MATERIAL PROVIDED Block Start

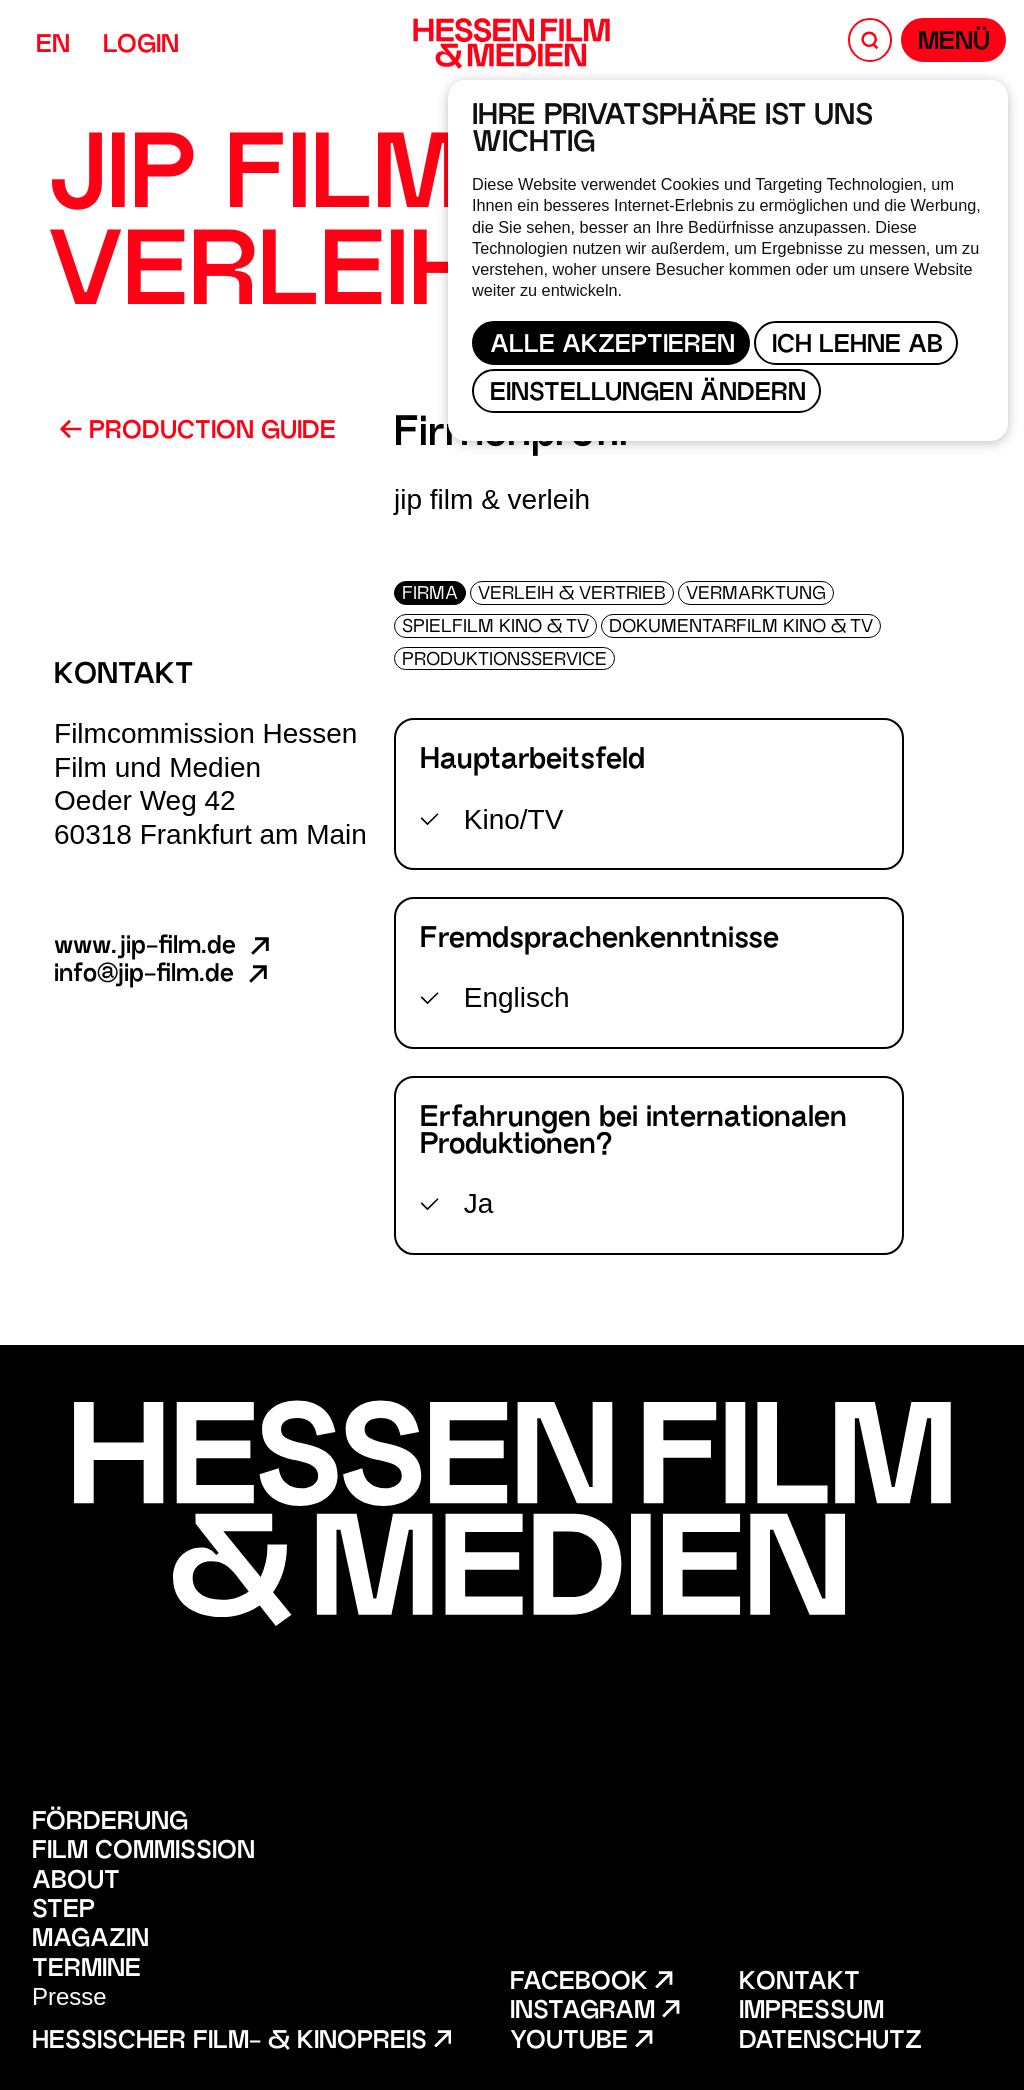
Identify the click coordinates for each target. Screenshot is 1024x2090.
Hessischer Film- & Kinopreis (241, 2042)
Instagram (594, 2012)
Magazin (90, 1940)
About (76, 1882)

MATERIAL PROVIDED Block End

REQUIRED WORK:
Return the entries exactly as given. Do not include pictures.

ANSWER BOX:
Identify the click coordinates for each target. Screenshot is 1024x2090.
Hessischer Film- & Kinopreis (241, 2042)
Instagram (594, 2012)
Magazin (90, 1940)
About (76, 1882)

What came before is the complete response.